Diverting treatable people who suffer from substance use disorder and/or mental illness from prisons to treatment facilities is a great approach. It’s a form of alternative sentencing, where an element of choice remains – a criminal offender can choose treatment or accept their prison sentence.

Forcing someone who has committed no crime into treatment involuntarily is much more problematic. Still, we already have legislation that allows this, mostly for people in mental health crises.

In B.C. alone, more than 20,000 people a year are involuntarily hospitalized, usually because of a psychotic episode that poses a danger to themselves or others.

Most undergo a 48-hour hold in order to be stabilized, and then they are released. It’s a bit of a revolving door.

Mr. Eby has said he wants to expand the Mental Health Act to provide “clearer options,” meaning longer stays for adults in some cases. That’s defensible. The law already allows protective orders for up to 15 days for minors for assessment, detoxification and stabilization.

Earlier in its term, the B.C. government had proposed mandatory treatment for everyone who overdosed, but dropped that plan after an outcry from activists. With about 120 overdoses officially recorded every day (and seven overdose deaths daily), there is no way that treatment could be provided.

The most problematic aspect of the involuntary treatment approach for drug users is that there is really no good evidence that it’s effective, or that it’s more effective than voluntary treatment.

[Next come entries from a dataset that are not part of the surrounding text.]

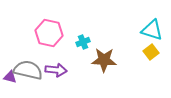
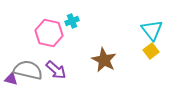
cyan triangle: rotated 35 degrees clockwise
cyan cross: moved 11 px left, 21 px up
yellow square: moved 1 px up
brown star: rotated 25 degrees clockwise
purple arrow: rotated 35 degrees clockwise
purple triangle: moved 1 px right, 2 px down
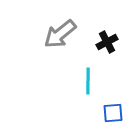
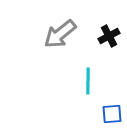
black cross: moved 2 px right, 6 px up
blue square: moved 1 px left, 1 px down
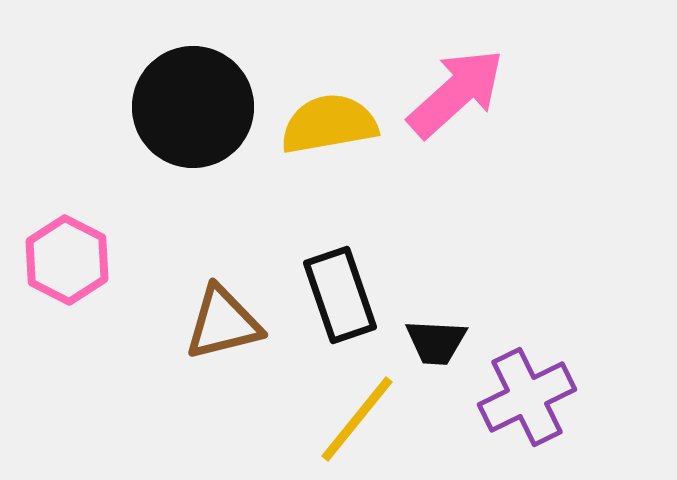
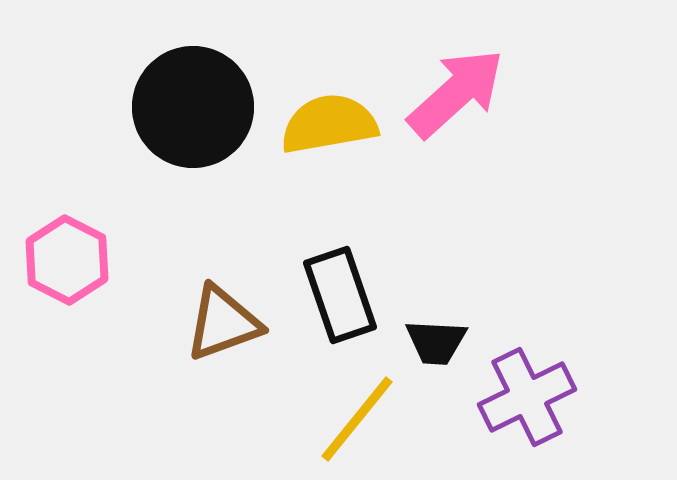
brown triangle: rotated 6 degrees counterclockwise
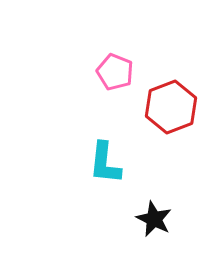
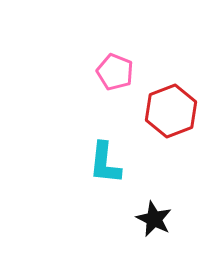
red hexagon: moved 4 px down
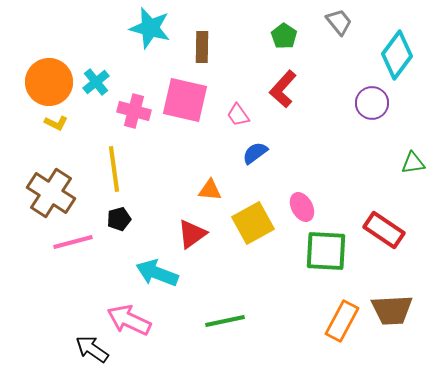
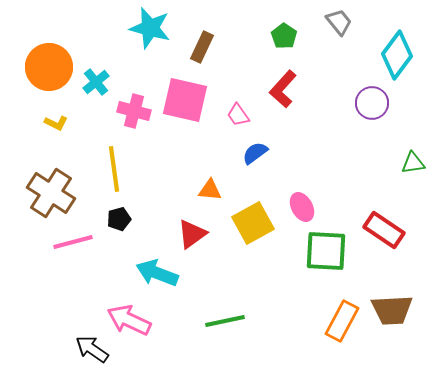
brown rectangle: rotated 24 degrees clockwise
orange circle: moved 15 px up
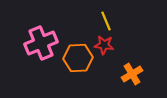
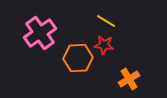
yellow line: rotated 36 degrees counterclockwise
pink cross: moved 1 px left, 10 px up; rotated 12 degrees counterclockwise
orange cross: moved 3 px left, 5 px down
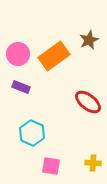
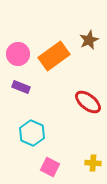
pink square: moved 1 px left, 1 px down; rotated 18 degrees clockwise
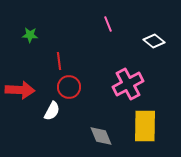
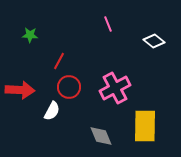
red line: rotated 36 degrees clockwise
pink cross: moved 13 px left, 4 px down
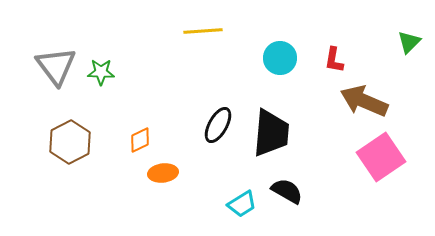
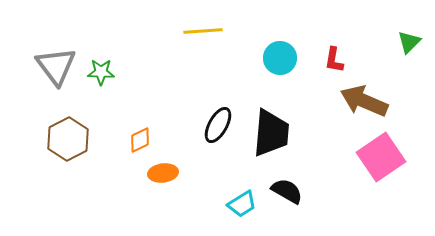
brown hexagon: moved 2 px left, 3 px up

Addiction is powerful and, when they’re released from treatment facilities (or prison), many drug users will consume substances again. Those who do have a much higher rate of overdose death.

Another practical reality is that a lot of drug users do want to get treatment, but there is a crying lack of rehab beds. With limited resources, are we going to prioritize involuntary treatment over voluntary treatment?

It can’t be repeated enough that the toxic drug crisis requires a response on many fronts: prevention, harm reduction, enforcement, and treatment.

Involuntary treatment will be, at best, a small element of the overall treatment response, and one that must only be used as a last resort. It must be treated judiciously – and not used as a tool to score political points with a frustrated public.